Professionals have issued a warning that a number of well-known password managers, including Bitwarden, have been faked in recent phishing attacks.

When users searched for “bitwarden password manager,” a highly convincing replica of the actual Bitwarden website with the url “bitwardenlogin.com” popped up as the top Google Ads search result.

The domain displayed in the advertisement was “appbitwarden.com,” which has luckily vanished from Google’s search results and appears to have been shut down.

Phishing through Google Ads

Users on Reddit and the official Bitwarden forums reported seeing the phishing ad earlier this week, expressing alarm over the striking similarity between the bogus website and url and the actual one.

An SSL (Secure Sockets Layer) certificate, which provides an encrypted connection and is typically seen as an indication of a safe and trustworthy website, was also spotted on the phoney page by one user.

In order to test the legitimacy of the bogus website, we logged into a phoney Bitwarden account and supplied fraudulent credentials to see what would happen.

The phishing site was taken down before it could test what would have occurred if actual credentials had been used on it, especially if it would have “attempted to collect MFA-backed session cookies (authentication tokens) like many sophisticated phishing pages.”

This is a reference to adversary-in-the-middle (AiTM) phishing attempts, which include the use of proxies to forward the MFA prompt from the legitimate website back to the phishing site, which then forwards it to the user through proxies.

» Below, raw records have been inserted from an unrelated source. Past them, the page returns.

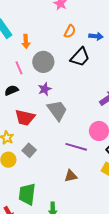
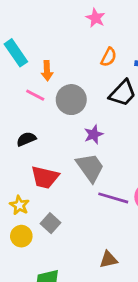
pink line: (19, 68) -> (35, 95), moved, turned -40
purple star: (45, 89) -> (94, 134), moved
purple line: (76, 147) -> (113, 198), moved

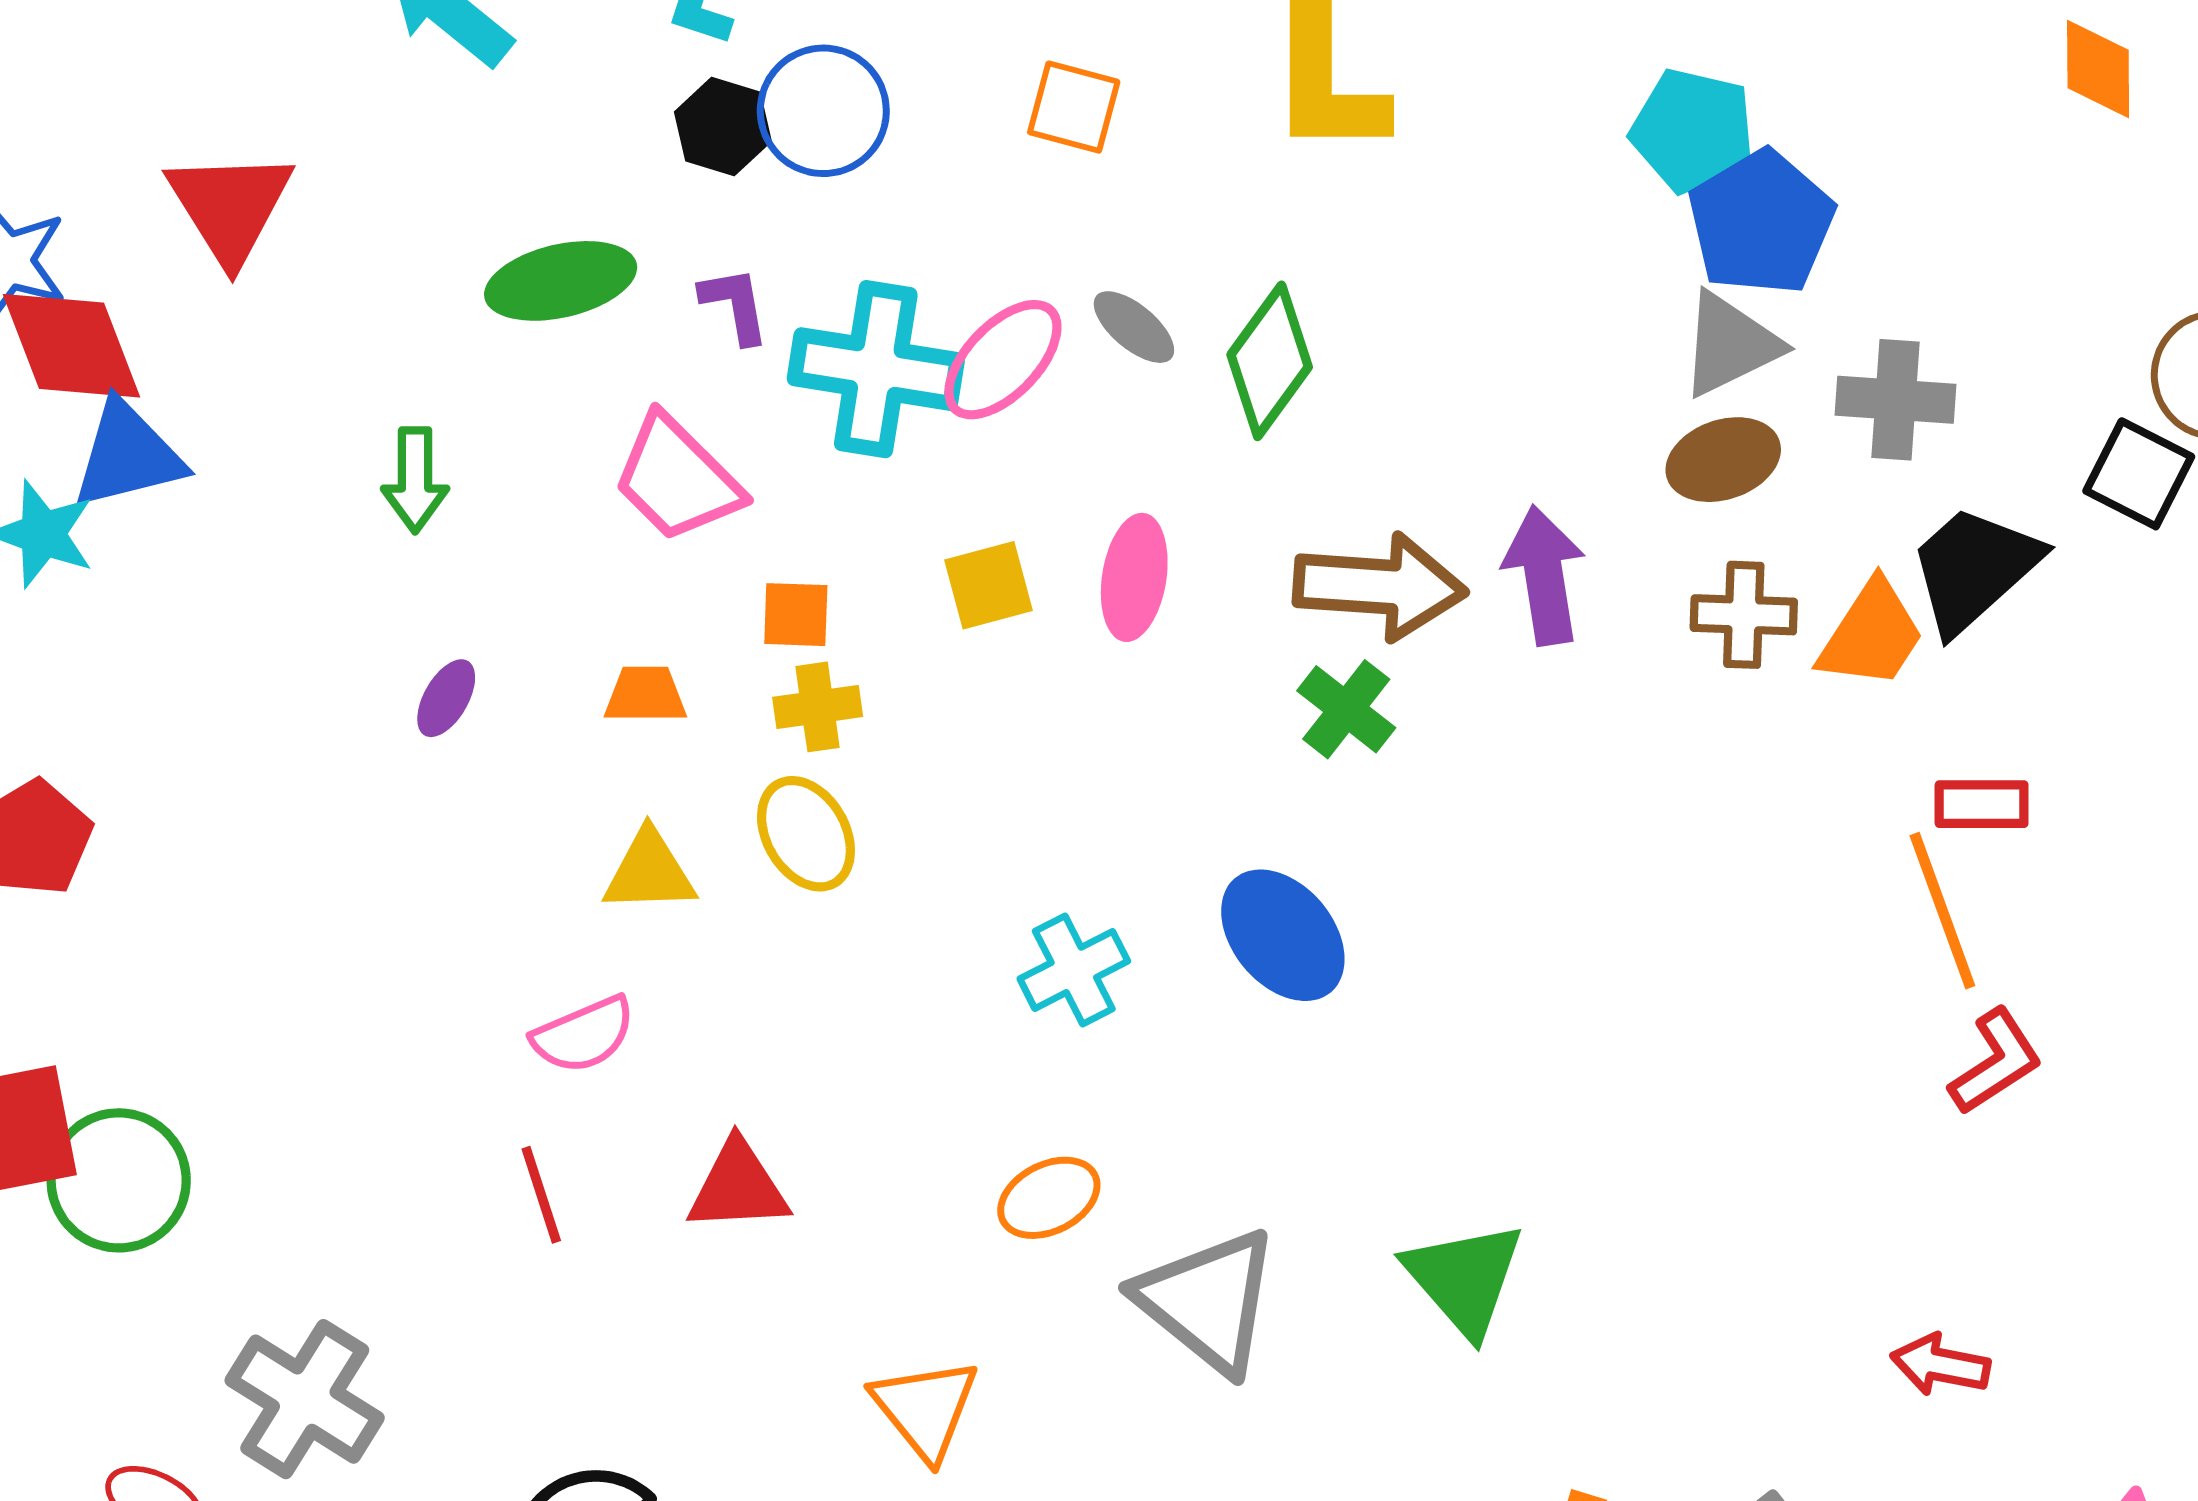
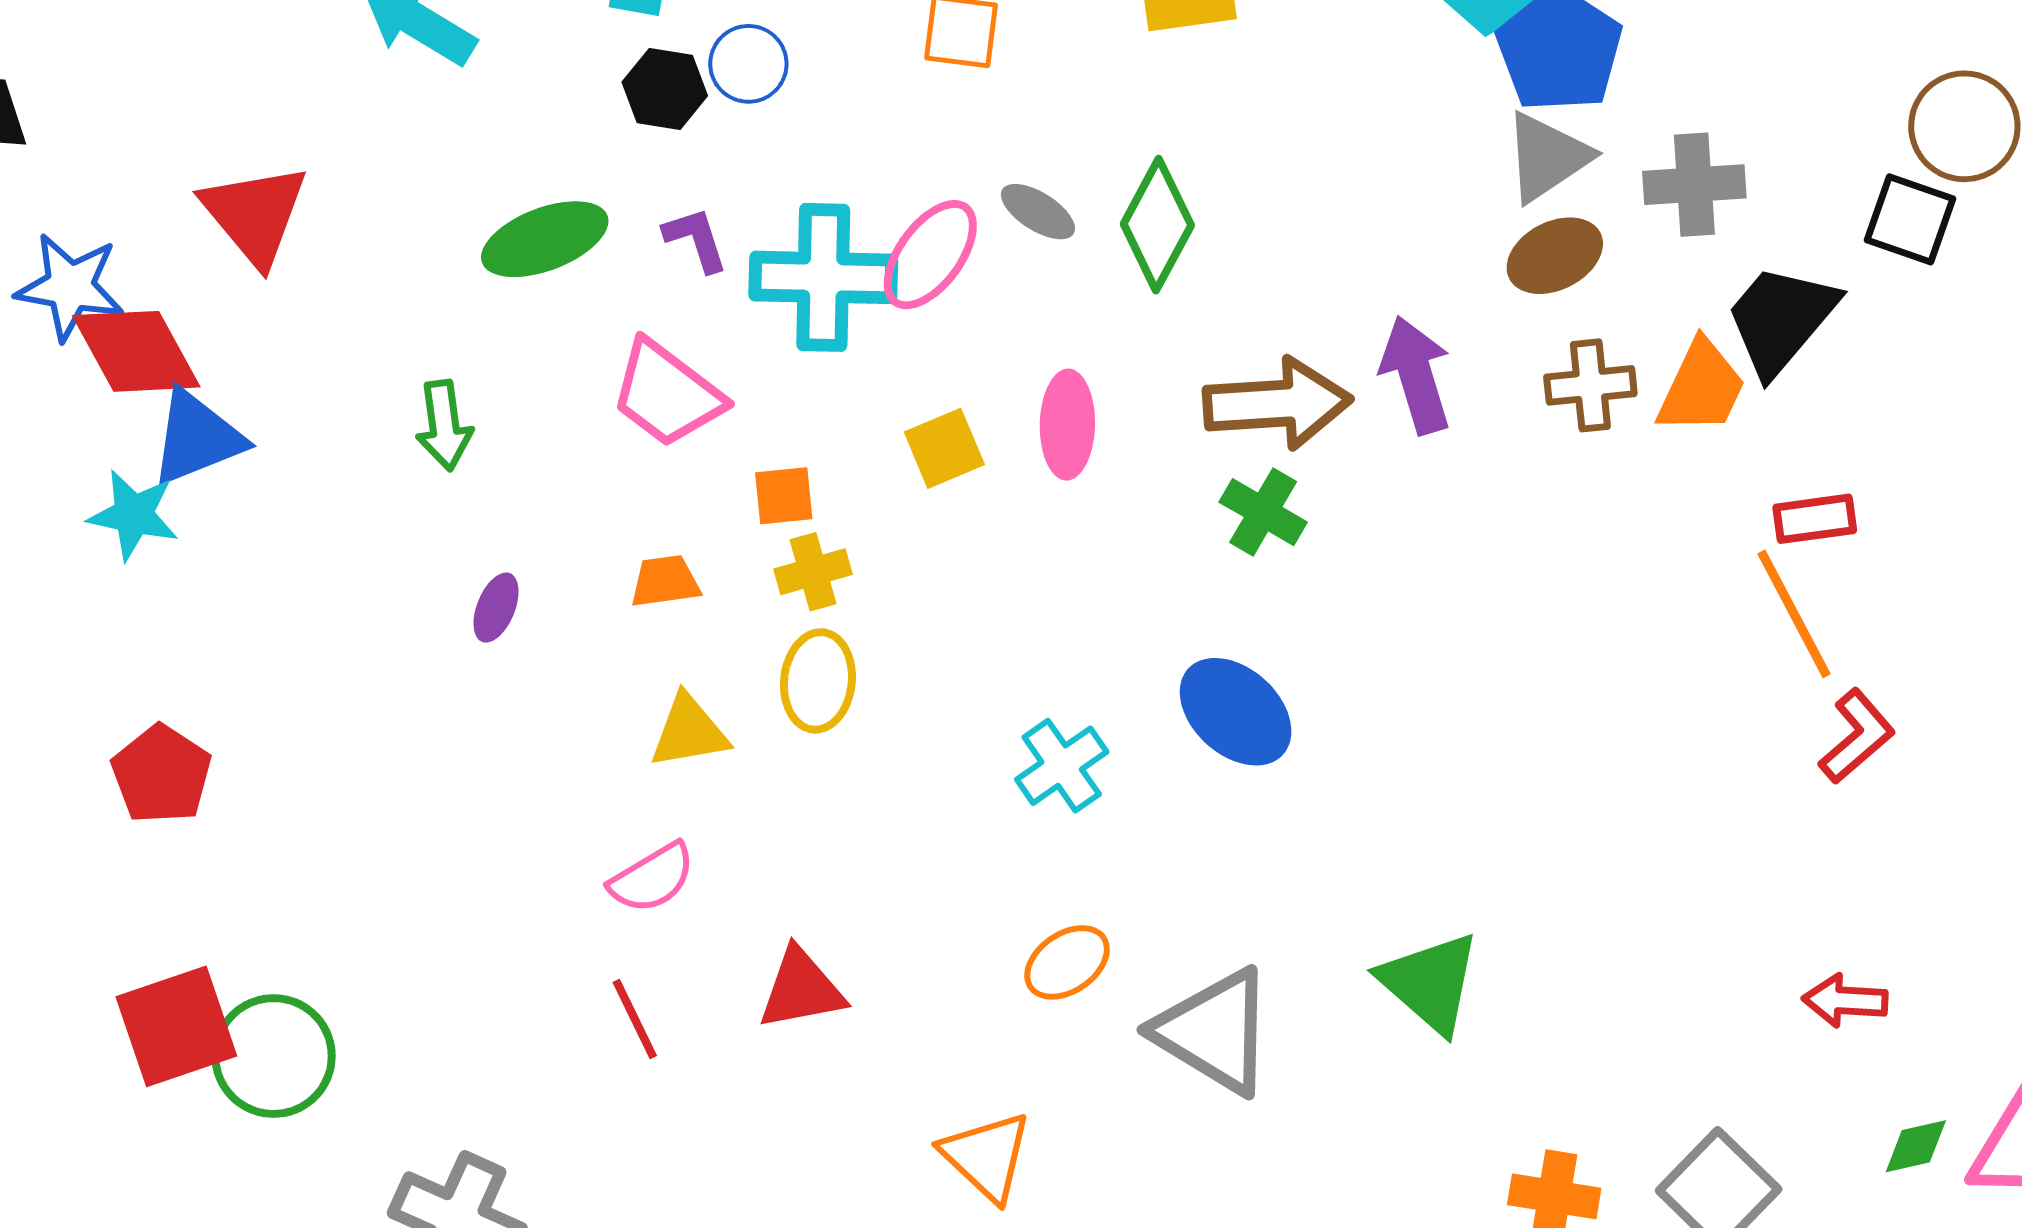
blue circle: (823, 111) -> (748, 64), size x0.7
yellow ellipse: (806, 834) -> (818, 681), turned 44

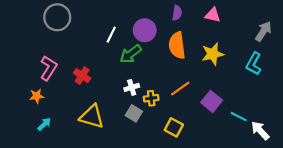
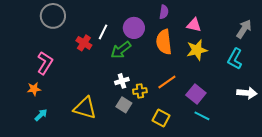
pink triangle: (213, 15) -> (194, 25), moved
red cross: (82, 76) -> (84, 43), moved
cyan line: (239, 117) -> (202, 116), moved
white arrow: (260, 131) -> (247, 93), moved, turned 138

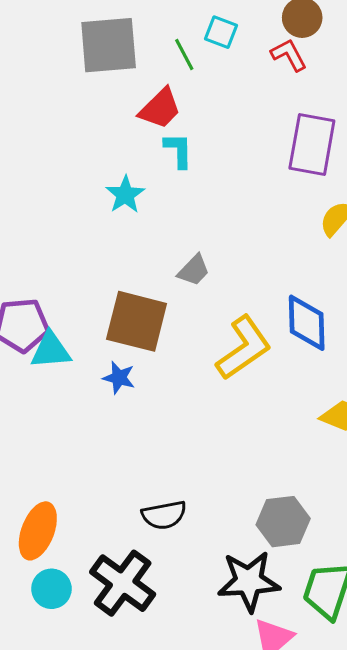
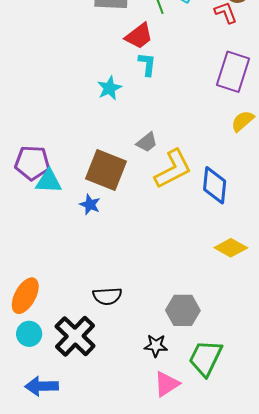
yellow L-shape: (244, 348) -> (173, 169), moved
black star: (249, 581) -> (156, 346), size x0.6

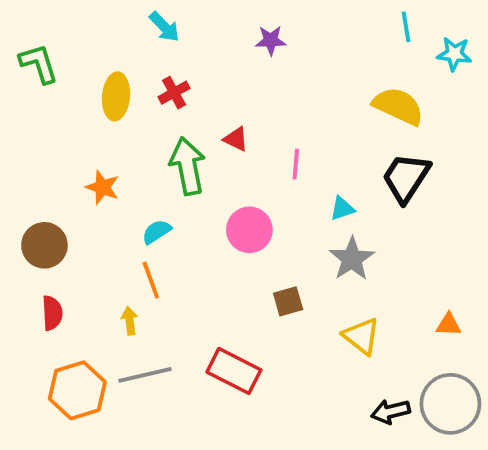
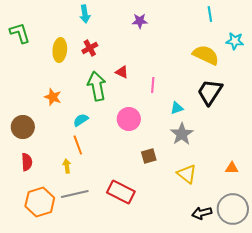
cyan arrow: (164, 27) -> (85, 14), turned 36
cyan star: (454, 54) -> (235, 41), moved

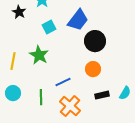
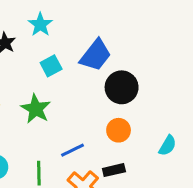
cyan semicircle: (125, 93) -> (168, 146), moved
black rectangle: (102, 95) -> (114, 170), moved

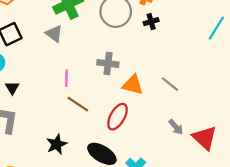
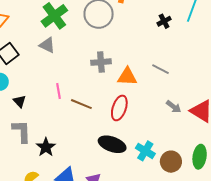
black cross: (151, 22) -> (164, 21), moved
pink line: (66, 78) -> (58, 91), moved
black star: (57, 144) -> (46, 147), moved

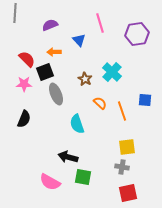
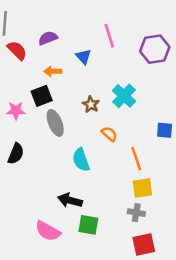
red semicircle: (27, 59) -> (17, 50), moved
orange line: (122, 111) -> (136, 159), moved

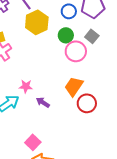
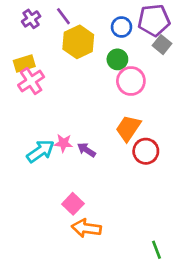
gray square: (92, 36) -> (162, 45), moved
pink star: (26, 86) -> (63, 143), moved

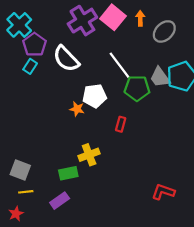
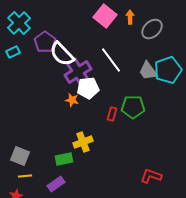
purple cross: (82, 21) -> (78, 72), moved
purple pentagon: (34, 45) -> (45, 42), moved
cyan rectangle: (30, 66) -> (13, 52), moved, turned 32
green pentagon: (137, 88) -> (133, 107), moved

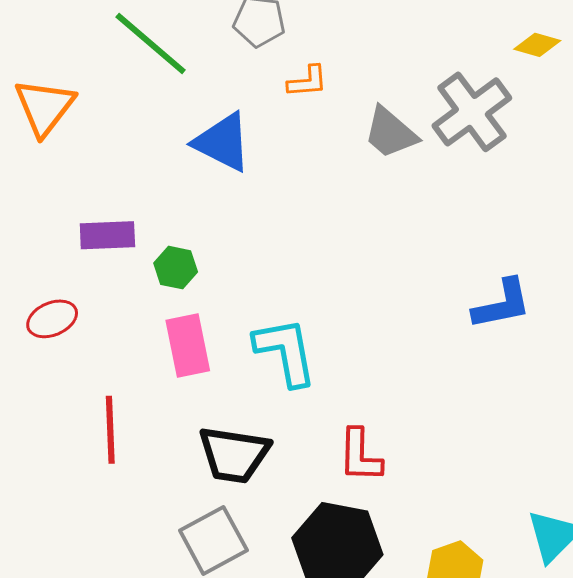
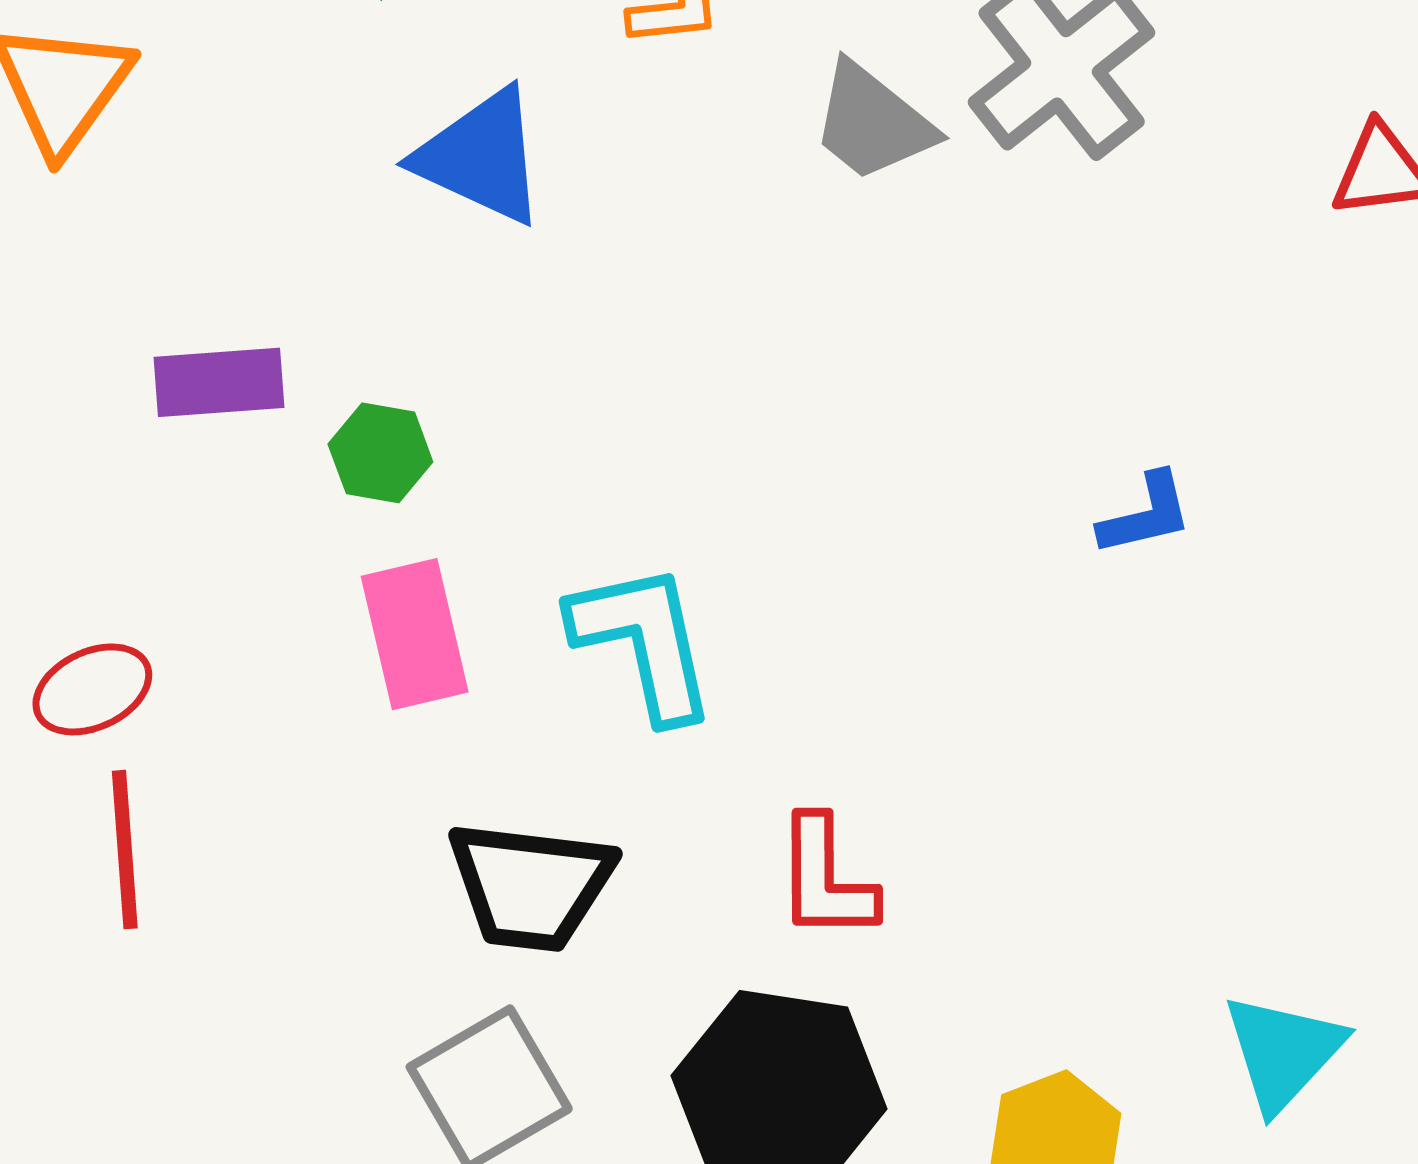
blue L-shape: (502, 304) -> (1146, 514), size x0.7
red ellipse: (52, 319) -> (92, 689), moved
red line: (110, 430) -> (125, 850), moved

This is performed once again when entering the MFA code itself, and neither side is any the wiser that their authentication is being monitored.

The legitimate site will then keep a “session cookie” on their server, which will hold the user’s authentication details for the duration of their visit. The bad guy gets this cookie so he can fool the victim again without triggering another MFA check.

Recent research discovered that phishing attempts using Google Ads targeted many password managers. MalwareHunterTeam discovered the identical method was used to fake 1Password, another widely used password manager.

In addition to phishing schemes, Google Ads has been misused for other nefarious purposes. According to recent reports, it has been used as a springboard for credential theft and the subsequent intrusion of corporate networks through identity theft.

The announcement comes after a string of assaults on popular password managers like LastPass, one of the most widely used password managers, in which user vaults were stolen and the keys used to encrypt them were not guaranteed to be safe, exposing users’ credentials to potential compromise.

Similarly, a credential stuffing assault compromised the password vaults of Norton LifeLock customers, while a security vulnerability exposed sensitive information in Passwordstate.

Along with being wary of phishing websites, multi-factor authentication (MFA) and strong passwords are the greatest ways to keep your password vaults secure. Considering that you won’t be able to keep this password in the vault, it’s better to use a long, meaningless string of random words that you can easily remember.